O’Horten

Odd is his name and odd is his movie. "O’Horten," a Norwegian film that opened here yesterday, is a very different film, which is the kindest way to describe a…

Odd is his name and odd is his movie.

"O’Horten," a Norwegian film that opened here yesterday, is a very different film, which is the kindest way to describe a movie written and directed by Bent Hamer. Odd Horten, played with wonderfully dead-pan skill by Baard Owe, is an engineer on the Oslo-Bergen railroad line, a beautiful trip through the mountains across the country.

He’s a man of extreme silence, with a woman friend in Bergen, perhaps one in Oslo, as Sir Alec Guinness had in "The Captain’s Paradise." He’s also a man of rigid habits; he says little and he lives his life in a dedicated routine.
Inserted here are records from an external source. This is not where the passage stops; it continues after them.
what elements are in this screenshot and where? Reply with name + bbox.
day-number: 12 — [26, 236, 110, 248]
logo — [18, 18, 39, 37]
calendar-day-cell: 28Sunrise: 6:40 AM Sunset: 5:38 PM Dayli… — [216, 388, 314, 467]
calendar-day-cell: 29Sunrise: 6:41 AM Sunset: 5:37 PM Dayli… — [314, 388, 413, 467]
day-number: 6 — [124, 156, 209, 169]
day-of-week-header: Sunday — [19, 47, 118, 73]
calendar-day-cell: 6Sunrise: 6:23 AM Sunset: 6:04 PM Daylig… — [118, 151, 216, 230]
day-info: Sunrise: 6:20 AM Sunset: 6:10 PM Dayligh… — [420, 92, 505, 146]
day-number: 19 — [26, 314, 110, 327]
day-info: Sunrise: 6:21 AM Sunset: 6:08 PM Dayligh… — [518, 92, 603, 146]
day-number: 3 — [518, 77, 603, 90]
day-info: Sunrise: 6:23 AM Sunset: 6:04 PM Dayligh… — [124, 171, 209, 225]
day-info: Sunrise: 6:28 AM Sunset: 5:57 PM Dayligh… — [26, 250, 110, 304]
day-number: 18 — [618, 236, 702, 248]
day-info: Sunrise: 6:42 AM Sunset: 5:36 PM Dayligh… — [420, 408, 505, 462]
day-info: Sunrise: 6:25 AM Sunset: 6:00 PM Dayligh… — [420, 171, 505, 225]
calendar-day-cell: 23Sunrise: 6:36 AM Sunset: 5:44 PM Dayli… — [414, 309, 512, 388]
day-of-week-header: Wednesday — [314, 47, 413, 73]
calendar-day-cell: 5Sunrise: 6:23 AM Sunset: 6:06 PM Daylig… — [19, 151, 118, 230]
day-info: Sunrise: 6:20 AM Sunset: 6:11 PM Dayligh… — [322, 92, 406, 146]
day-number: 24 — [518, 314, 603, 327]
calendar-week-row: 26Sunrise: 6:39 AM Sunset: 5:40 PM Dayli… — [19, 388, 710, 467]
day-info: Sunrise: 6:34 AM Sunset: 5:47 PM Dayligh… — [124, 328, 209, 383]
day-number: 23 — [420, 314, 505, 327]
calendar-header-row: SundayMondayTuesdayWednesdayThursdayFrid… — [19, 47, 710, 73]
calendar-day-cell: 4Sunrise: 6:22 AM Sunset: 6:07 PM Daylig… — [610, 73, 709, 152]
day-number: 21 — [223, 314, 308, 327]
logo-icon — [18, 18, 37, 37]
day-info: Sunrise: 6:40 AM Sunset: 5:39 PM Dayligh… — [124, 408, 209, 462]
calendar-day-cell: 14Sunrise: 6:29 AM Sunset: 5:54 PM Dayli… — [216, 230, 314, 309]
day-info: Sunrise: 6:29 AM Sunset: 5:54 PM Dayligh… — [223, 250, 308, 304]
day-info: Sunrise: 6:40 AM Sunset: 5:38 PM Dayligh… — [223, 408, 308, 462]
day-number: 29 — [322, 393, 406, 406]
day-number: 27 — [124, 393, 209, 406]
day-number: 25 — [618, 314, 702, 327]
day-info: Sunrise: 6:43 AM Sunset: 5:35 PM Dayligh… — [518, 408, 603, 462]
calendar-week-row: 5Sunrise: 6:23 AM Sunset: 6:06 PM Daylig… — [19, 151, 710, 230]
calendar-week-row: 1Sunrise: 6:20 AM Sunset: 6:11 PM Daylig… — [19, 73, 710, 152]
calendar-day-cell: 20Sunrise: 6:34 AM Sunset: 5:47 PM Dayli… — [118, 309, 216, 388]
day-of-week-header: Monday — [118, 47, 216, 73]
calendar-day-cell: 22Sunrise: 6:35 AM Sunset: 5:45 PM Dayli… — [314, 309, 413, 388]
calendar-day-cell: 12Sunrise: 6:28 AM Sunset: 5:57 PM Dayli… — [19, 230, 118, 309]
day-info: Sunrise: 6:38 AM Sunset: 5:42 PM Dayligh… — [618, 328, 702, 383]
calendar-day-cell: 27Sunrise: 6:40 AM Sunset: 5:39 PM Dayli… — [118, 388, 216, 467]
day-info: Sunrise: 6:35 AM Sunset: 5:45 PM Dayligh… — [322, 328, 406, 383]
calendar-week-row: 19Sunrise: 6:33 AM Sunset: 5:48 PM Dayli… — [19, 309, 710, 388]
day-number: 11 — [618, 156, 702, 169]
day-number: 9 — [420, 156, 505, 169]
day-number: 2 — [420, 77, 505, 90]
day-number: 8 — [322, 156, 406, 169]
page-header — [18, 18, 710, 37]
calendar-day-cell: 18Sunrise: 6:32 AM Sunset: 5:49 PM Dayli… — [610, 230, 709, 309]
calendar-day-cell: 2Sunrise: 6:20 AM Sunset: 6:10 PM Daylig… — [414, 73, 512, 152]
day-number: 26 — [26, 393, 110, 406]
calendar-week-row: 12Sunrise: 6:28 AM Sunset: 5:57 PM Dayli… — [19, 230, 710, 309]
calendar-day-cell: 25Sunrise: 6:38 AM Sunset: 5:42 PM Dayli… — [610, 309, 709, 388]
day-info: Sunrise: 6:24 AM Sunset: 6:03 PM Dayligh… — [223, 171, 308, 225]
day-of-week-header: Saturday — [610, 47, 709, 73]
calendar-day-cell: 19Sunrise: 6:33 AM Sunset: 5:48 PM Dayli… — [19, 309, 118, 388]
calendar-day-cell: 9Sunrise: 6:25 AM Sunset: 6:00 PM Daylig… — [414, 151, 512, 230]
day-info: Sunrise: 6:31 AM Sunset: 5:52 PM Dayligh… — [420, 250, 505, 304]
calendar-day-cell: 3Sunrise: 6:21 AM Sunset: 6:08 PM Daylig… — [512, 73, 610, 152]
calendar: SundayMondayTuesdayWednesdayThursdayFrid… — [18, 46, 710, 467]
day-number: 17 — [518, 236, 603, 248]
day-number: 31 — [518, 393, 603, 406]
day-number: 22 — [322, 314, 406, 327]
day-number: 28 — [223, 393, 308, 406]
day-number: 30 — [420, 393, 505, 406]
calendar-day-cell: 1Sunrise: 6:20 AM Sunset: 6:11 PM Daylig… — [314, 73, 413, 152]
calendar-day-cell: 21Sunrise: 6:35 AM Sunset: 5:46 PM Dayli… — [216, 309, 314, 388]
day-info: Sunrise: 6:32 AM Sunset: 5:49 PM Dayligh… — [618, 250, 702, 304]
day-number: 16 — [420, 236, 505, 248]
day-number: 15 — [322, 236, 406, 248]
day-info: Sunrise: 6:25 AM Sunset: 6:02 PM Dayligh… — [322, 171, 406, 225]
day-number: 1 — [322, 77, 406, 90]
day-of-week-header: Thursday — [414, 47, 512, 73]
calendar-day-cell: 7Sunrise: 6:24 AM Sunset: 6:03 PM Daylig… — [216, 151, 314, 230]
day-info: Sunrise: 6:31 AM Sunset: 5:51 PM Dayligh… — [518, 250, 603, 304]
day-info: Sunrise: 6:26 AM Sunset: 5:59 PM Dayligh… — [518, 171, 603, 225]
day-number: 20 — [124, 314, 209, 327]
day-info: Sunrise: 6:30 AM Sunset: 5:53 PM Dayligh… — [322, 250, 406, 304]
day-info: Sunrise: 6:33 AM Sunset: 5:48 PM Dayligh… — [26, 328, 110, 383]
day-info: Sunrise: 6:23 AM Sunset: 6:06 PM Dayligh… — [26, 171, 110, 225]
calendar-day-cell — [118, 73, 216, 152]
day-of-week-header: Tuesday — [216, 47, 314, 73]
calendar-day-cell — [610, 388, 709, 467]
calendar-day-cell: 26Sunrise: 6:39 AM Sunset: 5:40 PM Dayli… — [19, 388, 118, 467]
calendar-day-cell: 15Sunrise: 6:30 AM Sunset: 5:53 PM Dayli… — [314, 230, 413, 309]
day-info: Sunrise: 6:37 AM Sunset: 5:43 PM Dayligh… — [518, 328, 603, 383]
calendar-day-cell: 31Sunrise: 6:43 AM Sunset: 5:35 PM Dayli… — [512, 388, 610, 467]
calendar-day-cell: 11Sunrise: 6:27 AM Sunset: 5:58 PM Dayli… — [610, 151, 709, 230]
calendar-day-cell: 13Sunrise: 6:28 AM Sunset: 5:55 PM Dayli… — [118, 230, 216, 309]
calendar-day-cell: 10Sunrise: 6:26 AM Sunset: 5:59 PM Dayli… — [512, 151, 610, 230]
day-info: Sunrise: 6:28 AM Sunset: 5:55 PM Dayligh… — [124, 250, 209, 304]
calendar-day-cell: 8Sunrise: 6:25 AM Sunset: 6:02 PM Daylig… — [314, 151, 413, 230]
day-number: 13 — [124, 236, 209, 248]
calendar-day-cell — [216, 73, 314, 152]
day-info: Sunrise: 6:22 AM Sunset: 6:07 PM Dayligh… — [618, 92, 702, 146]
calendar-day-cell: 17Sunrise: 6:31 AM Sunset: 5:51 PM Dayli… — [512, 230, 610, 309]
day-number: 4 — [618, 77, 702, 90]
Either way, he has reached the end of the line. It’s time to retire, to take his gold watch.

But he and some railroad companions go out for a drink, and, in his own way, Horten gets into trouble. Looking for a friend who works at an airport, a place Horten has never visited, he goes wandering around the tarmac, can’t understand the furor when he lights his pipe. Later, deeply into his cups and trying to connect with a woman, he climbs into the wrong window and lands in a small boy’s bedroom.

Hamer is a writer with dry wit, and a director who goes, very simply, from point A to point B. But "O’Horten" is just too dry and too simple to offer much entertainment.